Logging, Monitoring, Tracing

  • CloudWatch Logs

    • Enable CloudWatch logging at the stage level (with log level).
    • Can override settings on a per API basis.
    • Log contains information about request/resposne body.

  • CloudWatch Metrics

    • Metrics are by stage.
    • Detailed metrics can be enabled.

  • X-ray

    • Enable tracing to get extra information about requests.

    • X-Ray + API Gateway + AWS Lambda gives you the full picture.

Cross-Origin Resource Sharing

  • CORS must be enabled when you receive API calls from another domain.
  • Can be enabled through the console.
  • OPTIONS pre-flight requests must contain the following headers:
    • Access-Control-Allow-Methods
    • Access-Control-Allow-Headers
    • Access-Control-Allow-Origin

Limit customer usage

  • Usage Plans

    • Set overall capacity and burst capacity (Throttle).
    • Set number of requests that can be made per day/week/month (Quotas).
    • Associate with desired API stages.

  • API Keys

    • Generate one per customer.

    • Associate with usage plans.

    • Track usage for API keys.

Security

IAM

  • Great for user/roles already within an AWS account.

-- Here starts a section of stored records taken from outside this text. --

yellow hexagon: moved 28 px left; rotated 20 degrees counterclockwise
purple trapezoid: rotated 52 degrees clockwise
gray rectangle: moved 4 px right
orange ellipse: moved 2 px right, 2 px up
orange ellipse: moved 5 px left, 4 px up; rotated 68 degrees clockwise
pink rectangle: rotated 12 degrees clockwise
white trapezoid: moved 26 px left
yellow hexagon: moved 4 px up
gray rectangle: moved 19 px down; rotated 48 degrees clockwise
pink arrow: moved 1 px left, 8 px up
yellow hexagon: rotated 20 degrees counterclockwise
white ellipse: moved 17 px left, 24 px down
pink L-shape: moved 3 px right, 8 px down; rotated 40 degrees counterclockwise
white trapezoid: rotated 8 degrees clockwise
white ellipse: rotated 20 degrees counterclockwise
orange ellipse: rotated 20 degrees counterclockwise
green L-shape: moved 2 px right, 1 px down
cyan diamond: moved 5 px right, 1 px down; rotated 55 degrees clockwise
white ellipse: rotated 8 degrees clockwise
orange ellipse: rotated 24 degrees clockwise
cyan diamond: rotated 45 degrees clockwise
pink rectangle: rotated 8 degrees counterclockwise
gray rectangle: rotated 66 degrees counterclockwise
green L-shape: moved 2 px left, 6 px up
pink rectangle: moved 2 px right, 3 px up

  • Handles authentication + authorization.

  • Leverages Sig v4.

  • Give access to an API by creating an IAM policy authorization and attach it to an User/Role.

  • API Gateway verifies IAM permissions passed by the calling application.

  • Good practice to provide access within own infrastructure.

  • It leverages Sig v4 signatures by adding the signature to a header.

Lambda Authorizer

  • Also known as Custom Authorizer.

  • Great for 3rd party tokens.

  • Very flexible in terms of what IAM policy is returned.

  • Handles authentication + authorization.

  • Helps to use OAuth/SAML/3rd party type of authentication.

  • Uses AWS Lambda to validate the token from a header.

  • Optionally the result of the authentication can be cached.

  • The lambda must return an IAM policy for the user.

  • We pay per lambda invocation.

Cognito User Pools

  • Cognito will manage the full user lifecycle.

  • API gateway verifies identity automatically from AWS Cognito.

  • There is no need to write custom code.

  • Cognito only helps with authentication, not authorization.

  • Authorization in the backend must be implemented.